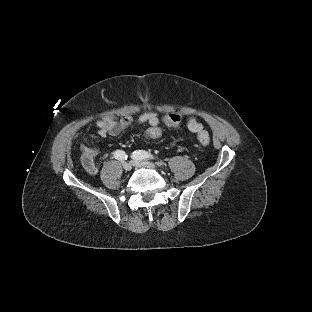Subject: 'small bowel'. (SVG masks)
Listing matches in <instances>:
<instances>
[{"mask_svg": "<svg viewBox=\"0 0 312 312\" xmlns=\"http://www.w3.org/2000/svg\"><path fill=\"white\" fill-rule=\"evenodd\" d=\"M138 123L160 125L159 115L155 112H145L138 118ZM133 122V117L130 114H125L121 118L107 116L96 122L97 135L99 137L117 136L124 131ZM188 130L193 134H198L203 130V124L195 117H189L186 121ZM97 150L87 145L81 146V163L85 171L90 175L98 173V166L94 159L97 156Z\"/></svg>", "mask_w": 312, "mask_h": 312, "instance_id": "1", "label": "small bowel"}]
</instances>
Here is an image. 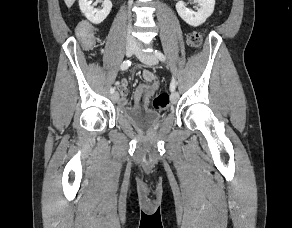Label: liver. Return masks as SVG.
Segmentation results:
<instances>
[{
    "label": "liver",
    "mask_w": 292,
    "mask_h": 228,
    "mask_svg": "<svg viewBox=\"0 0 292 228\" xmlns=\"http://www.w3.org/2000/svg\"><path fill=\"white\" fill-rule=\"evenodd\" d=\"M64 2L67 5V7L70 8L75 2V0H64Z\"/></svg>",
    "instance_id": "obj_1"
}]
</instances>
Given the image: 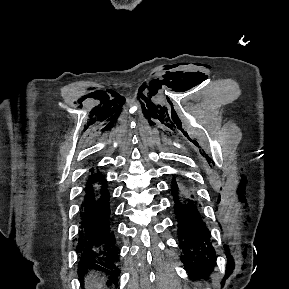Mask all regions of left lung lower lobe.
Listing matches in <instances>:
<instances>
[{
    "label": "left lung lower lobe",
    "instance_id": "0a47b994",
    "mask_svg": "<svg viewBox=\"0 0 289 289\" xmlns=\"http://www.w3.org/2000/svg\"><path fill=\"white\" fill-rule=\"evenodd\" d=\"M174 210L178 222L181 260L190 276L210 272L214 265V248L210 233L199 213L201 205L195 190L185 179H172Z\"/></svg>",
    "mask_w": 289,
    "mask_h": 289
}]
</instances>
_ _ _ _ _
From the listing above, copy all lines holding the word "fill".

[{"mask_svg": "<svg viewBox=\"0 0 312 312\" xmlns=\"http://www.w3.org/2000/svg\"><path fill=\"white\" fill-rule=\"evenodd\" d=\"M138 123L160 125L159 115L155 112H145L138 118ZM133 122V117L130 114H125L121 118L107 116L96 122L97 135L99 137L117 136L124 131ZM188 130L193 134H198L203 130V124L195 117H189L186 121ZM97 150L87 145L81 146V163L85 171L90 175L98 173V166L94 159L97 156Z\"/></svg>", "mask_w": 312, "mask_h": 312, "instance_id": "1", "label": "small bowel"}]
    "mask_svg": "<svg viewBox=\"0 0 292 228\" xmlns=\"http://www.w3.org/2000/svg\"><path fill=\"white\" fill-rule=\"evenodd\" d=\"M64 2L67 5V7L70 8L75 2V0H64Z\"/></svg>",
    "mask_svg": "<svg viewBox=\"0 0 289 289\" xmlns=\"http://www.w3.org/2000/svg\"><path fill=\"white\" fill-rule=\"evenodd\" d=\"M174 210L178 222L181 260L190 276L210 272L214 265V248L210 233L199 213L201 205L195 190L185 179H172Z\"/></svg>",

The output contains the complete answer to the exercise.